Elle soutient que le délai de forclusion peut être interrompu par la reconnaissance de la responsabilité du débiteur ou faire l’objet d’un aménagement conventionnel. Elle indique qu’un accord est bien intervenu entre les parties par lequel elle s’est engagée à régler 95% du prix à l’appel du constructeur et 100% à la levée des réserves, et en déduit que la SCCV ATELIER D'[Localité 4] avait pris l’engagement de lever les réserves par leur reprise. Elle affirme que cet accord est expressément mentionné dans le procès-verbal de livraison.
En réponse aux arguments adverses, elle affirme avoir contesté l’achèvement de l’appartement dans ses premières conclusions en référé du 11 octobre 2022.

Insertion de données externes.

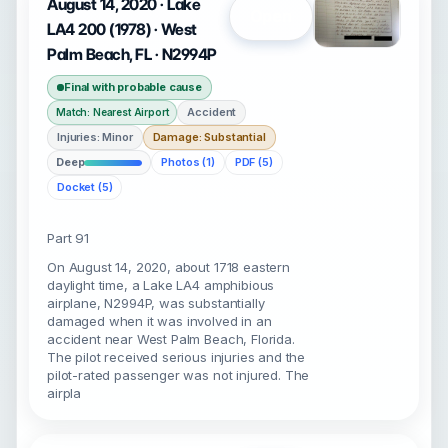
August 14, 2020 · Lake
Open
LA4 200 (1978) · West
Palm Beach, FL · N2994P
Final with probable cause
Accident
Match: Nearest Airport
Injuries: Minor
Damage: Substantial
Deep
Photos (1)
PDF (5)
Docket (5)
Part 91
On August 14, 2020, about 1718 eastern
daylight time, a Lake LA4 amphibious
airplane, N2994P, was substantially
damaged when it was involved in an
accident near West Palm Beach, Florida.
The pilot received serious injuries and the
pilot-rated passenger was not injured. The
airpla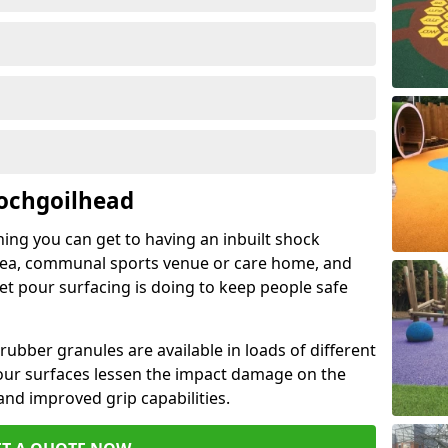
Lochgoilhead
hing you can get to having an inbuilt shock
rea, communal sports venue or care home, and
wet pour surfacing is doing to keep people safe
ubber granules are available in loads of different
pour surfaces lessen the impact damage on the
and improved grip capabilities.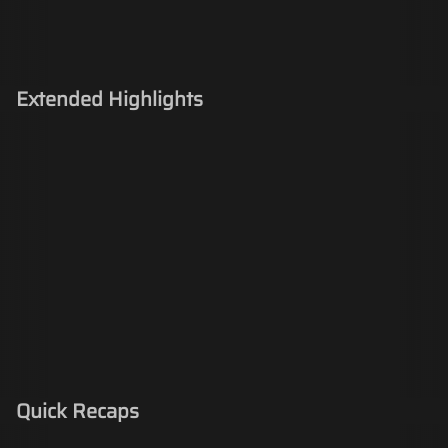
Extended Highlights
Quick Recaps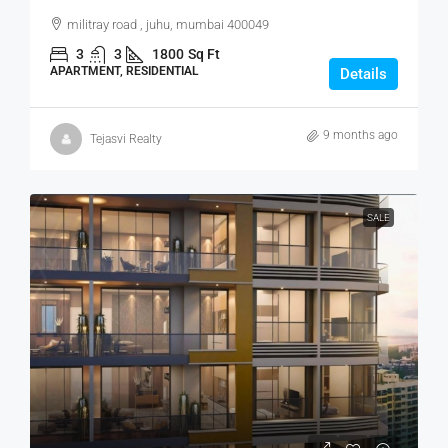
militray road , juhu, mumbai 400049
3
3
1800
Sq Ft
APARTMENT, RESIDENTIAL
Details
9 months ago
Tejasvi Realty
SALE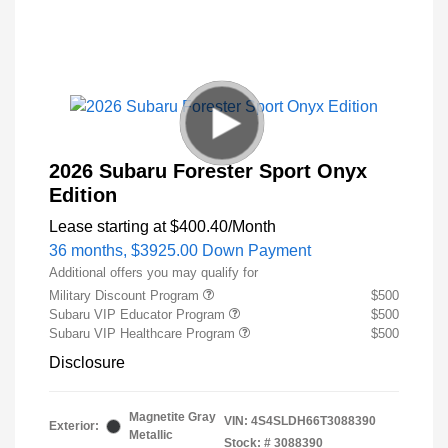
2026 Subaru Forester Sport Onyx
Edition
Lease starting at
$400.40
/Month
36 months,
$3925.00 Down Payment
Additional offers you may qualify for
Military Discount Program
$500
Subaru VIP Educator Program
$500
Subaru VIP Healthcare Program
$500
Disclosure
Magnetite Gray
VIN:
4S4SLDH66T3088390
Exterior:
Metallic
Stock: #
3088390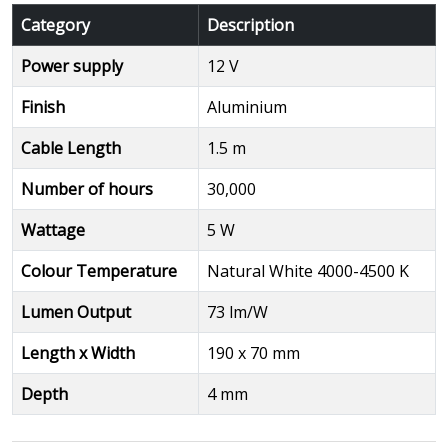
Category
Description
Power supply
12 V
Finish
Aluminium
Cable Length
1.5 m
Number of hours
30,000
Wattage
5 W
Colour Temperature
Natural White 4000-4500 K
Lumen Output
73 lm/W
Length x Width
190 x 70 mm
Depth
4 mm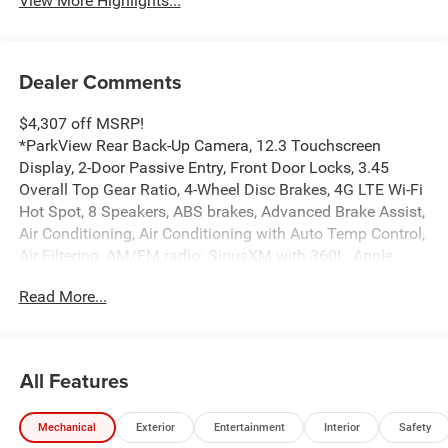
View More Highlights...
Dealer Comments
$4,307 off MSRP!
*ParkView Rear Back-Up Camera, 12.3 Touchscreen
Display, 2-Door Passive Entry, Front Door Locks, 3.45
Overall Top Gear Ratio, 4-Wheel Disc Brakes, 4G LTE Wi-Fi
Hot Spot, 8 Speakers, ABS brakes, Advanced Brake Assist,
Air Conditioning, Air Conditioning with Auto Temp Control,
Air Filtering, AM/FM radio: SiriusXM with 360L, Apple
CarPlay, Apple CarPlay/Android Auto, Automatic
Read More...
Headlamps, Aux Battery, Brake assist, Cloth Low-Back
Bucket Seats, Cluster 7.0 TFT Color Display, Compass,
Connectivity - US/Canada, Convenience Group, Corning
Gorilla Glass, Deep Tint Sunscreen Windows, Delay-off
All Features
headlights, Driver door bin, Driver vanity mirror, Dual front
impact airbags, Dual front side impact airbags, Electronic
Mechanical
Exterior
Entertainment
Interior
Safety
Stability Control, Emergency/Assistance Call, Enhanced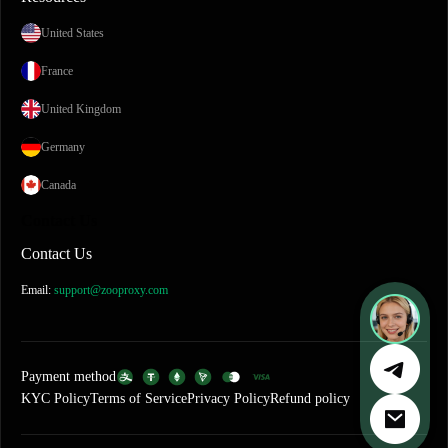
United States
France
United Kingdom
Germany
Canada
Contact Us
Contact Us
Email:
support@zooproxy.com
Payment method
KYC Policy
Terms of Service
Privacy Policy
Refund policy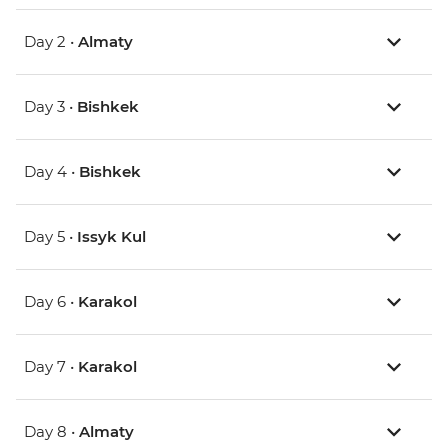
Day 2 •
Almaty
Day 3 •
Bishkek
Day 4 •
Bishkek
Day 5 •
Issyk Kul
Day 6 •
Karakol
Day 7 •
Karakol
Day 8 •
Almaty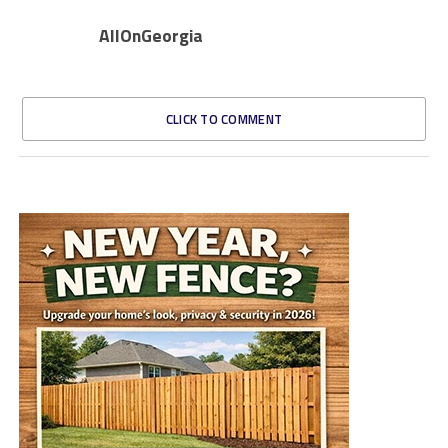
AllOnGeorgia
CLICK TO COMMENT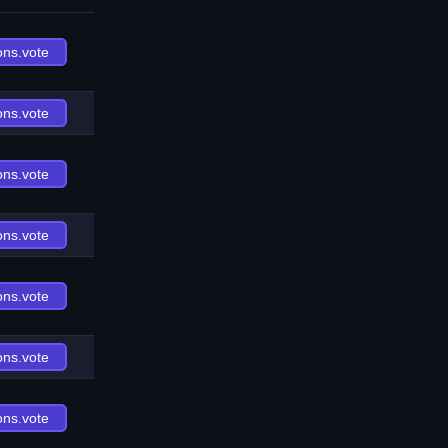
ons.vote
ons.vote
ons.vote
ons.vote
ons.vote
ons.vote
ons.vote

Madame [R] fait également valoir qu’elle est fondée à agir sur le fondement de la garantie décennale en application de l’article 1646-1 du code civil. Elle affirme que la terrasse présente un risque pour la sécurité des personnes puisque les deux parties ne sont pas au même niveau et présentent un espace de 10 centimètres, et conclut qu’elle n’est pas forclose puisqu’elle bénéficie d’une option pour agir sur le fondement de l’article 1642-1 ou 1646-1 du code civil.
Il sera expressément renvoyé aux conclusions des parties pour un plus ample exposé de leurs prétentions et moyens par application des dispositions de l’article 455 du code de procédure civile.
Le juge de la mise en état a fixé la clôture de la procédure au 08 janvier 2025 par ordonnance du même jour.
MOTIFS DE LA DECISION
A titre liminaire, il convient de rappeler aux parties qu’au visa de l’article 768 alinéa 2 du code de procédure civile, le juge de la mise en état n’est saisi que des demandes figurant au dispositif des conclusions des parties valablement signifiées avant l’audience d’incident. Toute prétention figurant dans les motifs et non reprise dans le dispositif ne sera donc pas étudiée.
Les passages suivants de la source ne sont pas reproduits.